Another arresting erotic image by the master Surrealist photographer, Man Ray. I cannot accurately determine the date it was taken, however as it features his lover Juliet Browner (and later wife, they were married in a dual ceremony with Max Ernst and Dorothea Tanning in Beverly Hills in 1946) and Margaret Nieman who was his neighbour in Los Angeles during the early 1940’s, 1942 would seem to be the likeliest year.
Man Ray frequently photographed his lovers in embraces with other women, notably Lee Miller and her room-mate Tanja Ramm (though not the photograph of Lee and Tanja having breakfast in bed, that was taken by Lee’s father) and later, Ady Fidelin with the ultimate Surrealist muse Nusch Eluard.
The totem-like masks were designed by Man Ray himself and certainly add an aura of strangeness and animalistic carnality to the scene. In the early 30’s in Paris, Man Ray had become involved with the Lost Generation American travel writer and occultist William Seabrook and had photographed several of Seabrook’s sadistic mise-en-scene involving masks. Seabrook’s sexual proclivities were also the subject of the extremely unsettling essay by Michel Leiris, The ‘Caput Mortuum’ or the Alchemist’s Wife, published in Georges Bataille magazine Documents.

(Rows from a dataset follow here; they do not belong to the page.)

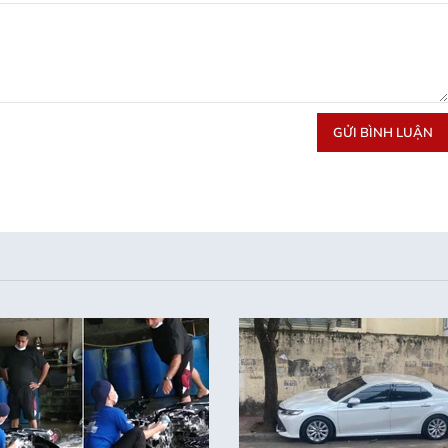
GỬI BÌNH LUẬN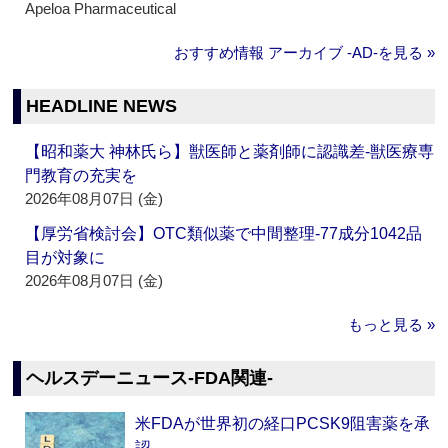
Apeloa Pharmaceutical
おすすめ情報 アーカイブ ‐AD‐を見る »
HEADLINE NEWS
【昭和薬大 神林氏ら】獣医師と薬剤師に認識差‐獣医療専
門教育の充実を
2026年08月07日 (金)
【厚労省検討会】OTC類似薬で中間整理‐77成分1042品
目が対象に
2026年08月07日 (金)
もっと見る »
ヘルスデーニュース‐FDA関連‐
米FDAが世界初の経口PCSK9阻害薬を承
認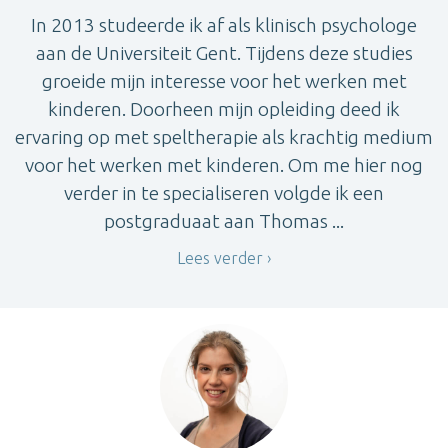
In 2013 studeerde ik af als klinisch psychologe
aan de Universiteit Gent. Tijdens deze studies
groeide mijn interesse voor het werken met
kinderen. Doorheen mijn opleiding deed ik
ervaring op met speltherapie als krachtig medium
voor het werken met kinderen. Om me hier nog
verder in te specialiseren volgde ik een
postgraduaat aan Thomas ...
Lees verder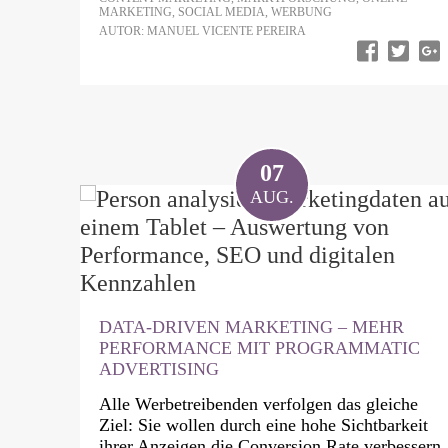
MARKETING
,
SOCIAL MEDIA
,
WERBUNG
AUTOR: MANUEL VICENTE PEREIRA
07
AUG.
DATA-DRIVEN MARKETING – MEHR
PERFORMANCE MIT PROGRAMMATIC
ADVERTISING
Alle Werbetreibenden verfolgen das gleiche
Ziel: Sie wollen durch eine hohe Sichtbarkeit
ihrer Anzeigen die Conversion Rate verbessern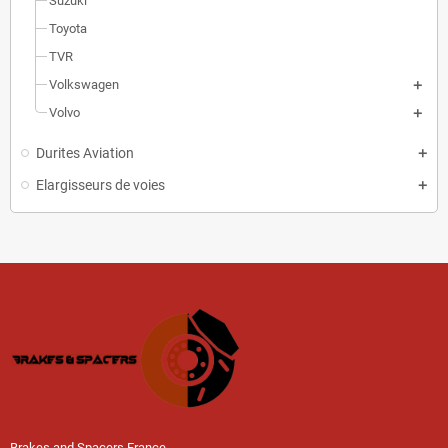
Suzuki
Toyota
TVR
Volkswagen
Volvo
Durites Aviation
Elargisseurs de voies
Brakes and Spacers France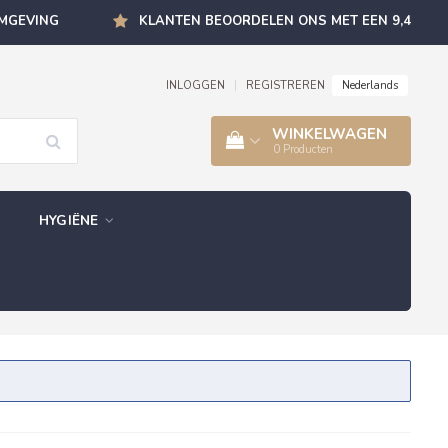
OMGEVING
KLANTEN BEOORDELEN ONS MET EEN 9,4
Nederlands
INLOGGEN
|
REGISTREREN
WINKELWAGEN
0
Producten
HYGIËNE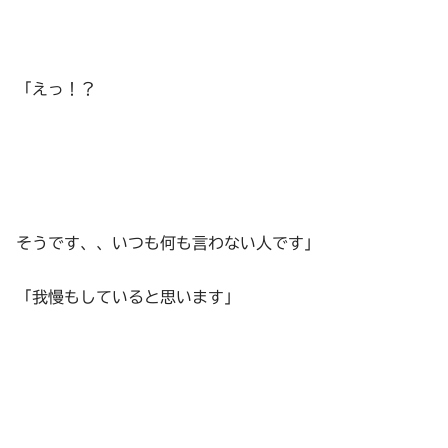
「えっ！？
そうです、、いつも何も言わない人です」
「我慢もしていると思います」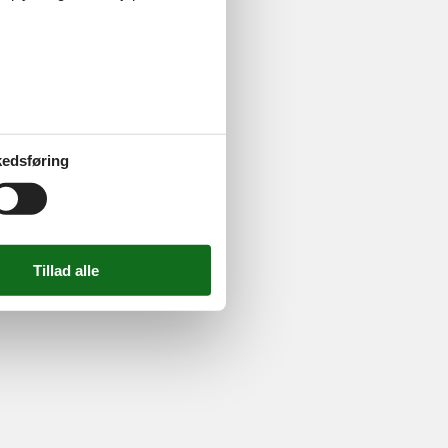
ghed
724 2251
-
Email:
info@feline.dk
edsføring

As regulars visitors will know, I have an unending fascination with the romance and creative collaboration between Man Ray and Lee Miller. I recently discovered this wonderful and wittily titled photograph of Lee taken by Man Ray in The Lives of Lee Miller written by her son Antony Penrose.
Man Ray work frequently featured the technique of light patterns upon the body and face, a striking way to render the familiar unfamiliar and by doing so adding an extra erotic allure, which was the essence of the Surrealist attitude to desire.
When British Vogue sent staff over to Man Ray’s Montparnasse studio in 1929 they were greeted by his new assistant, who was also doubling up as his receptionist, Lee Miller. She was ‘…a vision so lovely they forgot why they had come.’
Lee Miller had left her very successful modelling career in New York at the age of 21 to become a photographer in Paris, then the centre of the art world. She had set her sights on learning the craft from her fellow American, the pioneering photographer, film-maker and painter Man Ray. Approaching him in a cafe she told him her name and that she was his new student. Man Ray answered that he didn’t take students and besides he was going to Biarritz the next day. Miller answered that is where she was going too. Man Ray, unsurprisingly, was captivated and they did indeed go to Biarritz, the start of an incredibly intense artistic and romantic relationship.
Man Ray soon realised her talent and their artistic relationship was reciprocal. It was Miller who, by letting in the light on the darkroom, discovered the technique of solarization (see Dreams of Desire 31 (Solarization)) that became a Man Ray trademark. In fact it is hard sometimes to distinguish their work from this period apart, as Miller herself commented, “We were almost the same person when we were working.”
Self Portrait is from the period immediately after the bitter break-up of 1932 (see Dreams of Desire 12 (The Lovers)). The classical pose generates a muscular tension that accentuates her astounding beauty. As an aside, there exists a brand of champagne glass shaped from a mould of Miller’s left breast.
As a young girl the British surrealist Eileen Agar travelled from her birthplace of Buenos Aires to England on a luxury liner accompanied by a cow and an orchestra. Her wealthy American mother believed that milk and music were essential in a child’s development and therefore had made the necessary arrangements so that she wasn’t deprived of them on the long ocean voyage.
After such a childhood it is no surprise that Eileen Agar belonged to the Surrealist movement. She had first met Andre Breton with her future husband, the Hungarian Jewish writer Joseph Bard in Paris in 1928 and was a member of the London Group from 1934.She was the only British woman artist to be featured in the International Surrealist Exhibition at the New Burlington Galleries in 1936 ( see John Deth) where she had a total of three paintings and five objects displayed. She had a passionate affair with the Surrealist artist Paul Nash and holidayed with Picasso, Dora Maar, Roland Penrose, Lee Miller (who photographed her several times, see Surrealist Women: Lee Miller), Nusch Eluard and the poet Paul Eluard, with whom she had a brief and intense fling with.
As well as being a painter, Agar experimented successfully with collages, ready-made and found objects; and was also a photographer, hat-maker and a writer. She exhibited with the Surrealists in New York, Amsterdam and Tokyo as well as having numerous one-women shows in the U.K. She published her autobiography A Look At My Life at the age of 89 in 1988. She died in 1991 at the age of 91.
Below is her masterpiece The Autobiography Of An Embryo from 1933-1934, which was acquired by the Tate Gallery for its permanent collection in 1989.
Although the immediate impression is that the shoulders are at the bottom edge with the buttocks towards the top, it could also be argued that the reverse is in fact the reality; which makes Miller’s photograph a excellent illustration of the Surrealist principle of questioning perception.